Community college libraries in Arizona invested in their students by purchasing Wi-Fi hotspot devices and laptops. Students could then rent these out, free of charge, in order to access the internet and complete school work. Many other schools and libraries around the country provide the same service.
Libraries are finding new ways to better their communities and improve the health and wellness of the local population.
In April 2020, when the pandemic had shut down most of the country, the Lewis and Clark Library in Helena, Montana decided to start the ”Mail to Our Seniors” program. This initiative gave children the resources to send postcards, drawings, and motivational messages to the residents of assisted living facilities. When seniors were no longer able to access the library, they could still count on their local chapter to enrich their lives in a different way.
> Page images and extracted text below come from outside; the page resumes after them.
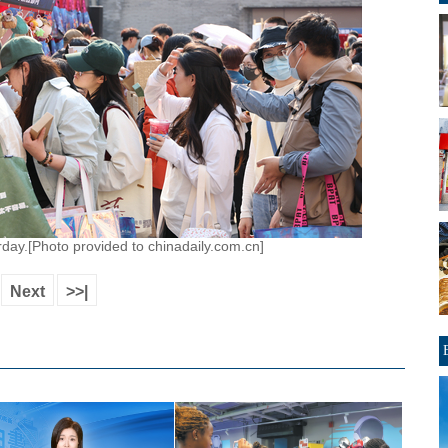
day.[Photo provided to chinadaily.com.cn]
Next
>>|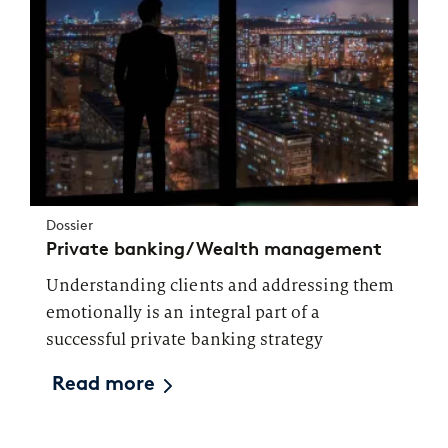
Dossier
Private banking/Wealth management
Understanding clients and addressing them
emotionally is an integral part of a
successful private banking strategy
Read more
Similar programs aimed at seniors have been popping up in libraries around the country. For instance, the Madison County Public Library (Kentucky) organized a virtual karaoke night for local seniors who were stuck in assisted living communities.
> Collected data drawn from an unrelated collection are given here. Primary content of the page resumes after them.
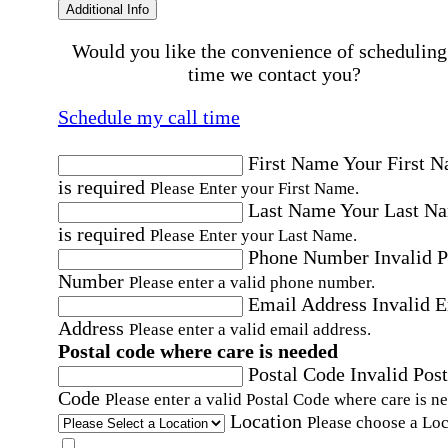
Additional Info
Would you like the convenience of scheduling
time we contact you?
Schedule my call time
First Name
Your First 
is required
Please Enter your First Name.
Last Name
Your Last N
is required
Please Enter your Last Name.
Phone Number
Invalid 
Number
Please enter a valid phone number.
Email Address
Invalid 
Address
Please enter a valid email address.
Postal code where care is needed
Postal Code
Invalid Post
Code
Please enter a valid Postal Code where care is n
Location
Please choose a Loc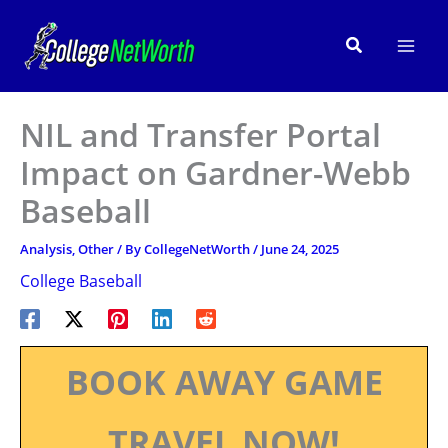
Skip
to
Search
content
NIL and Transfer Portal
Impact on Gardner-Webb
Baseball
Analysis
,
Other
/ By
CollegeNetWorth
/
June 24, 2025
College Baseball
BOOK AWAY GAME
TRAVEL NOW!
Like most other industries, libraries had to embrace the digital world in order to adapt and connect with users that were under quarantine.
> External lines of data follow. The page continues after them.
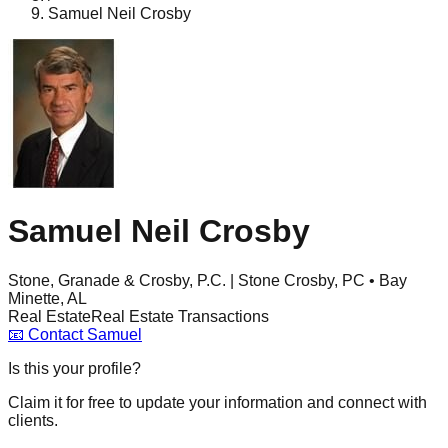
Samuel Neil Crosby
Samuel Neil Crosby
Stone, Granade & Crosby, P.C. | Stone Crosby, PC • Bay
Minette, AL
Real Estate
Real Estate Transactions
📧
Contact
Samuel
Is this your profile?
Claim it for free to update your information and connect with
clients.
An employee at the Charleston County Public Library (South Carolina) took it upon themselves to construct a virtual library in the popular video game Animal Crossing: New Horizons. The game involves constructing your own buildings and visiting other players. The Charleston County Library patrons enjoyed meeting up virtually and donating items to the digital space.
In past years, the Florida State University Library had provided stress buster activities for students during the end-of-the-year finals. With classes moved online, the FSU Library staff had to adapt and innovate. Instead of in-person events, they hosted online bingo, escape rooms, craft classes, and more for students. They also made sure to publicize the fact that much of their literary collection was accessible online. They also worked with publishers to expand online access to research material, databases, e-books, and more.
Bridging the Gap
The libraries at the Calvert County Public School System in Maryland made concerted efforts to provide their regular services in an online format. Before COVID, they organized Amazing Race scavenger hunts and National History Day events. These were no longer able to happen in person, but they brought modified versions to children through Zoom, an online video chat platform. The Calvert County librarians even went so far as to call themselves “Zoom-brarians.”
The Summer Slide
Over the long summer breaks, many students experience a loss in academic skills, including reading — this phenomenon is referred to as “the summer slide.” In previous years, libraries would host summer reading programs for young students. Prizes were awarded for reading a certain number of books, giving young students a great incentive to read and prevent the summer slide. Unfortunately, many libraries had to abandon the program over the summer of 2020.
In 2021, the San Diego Public Library adapted its summer reading program, moving most of the activities online. For example, they hosted a virtual Community Read-a-Thon that ended up logging over 250,000 learning experiences, and they allowed students to pick up prizes for reading a certain number of hours. Many other libraries have implemented similar summer programs.
Libraries around the country have shown resilience in the face of such a stressful, confusing couple of years. While most of them made the safe decision to close entirely at the onset of the pandemic, they have since made adaptations and adjustments to provide needed services to their communities. Going forward, libraries will continue to be symbols of service and reason, providing invaluable opportunities to library users.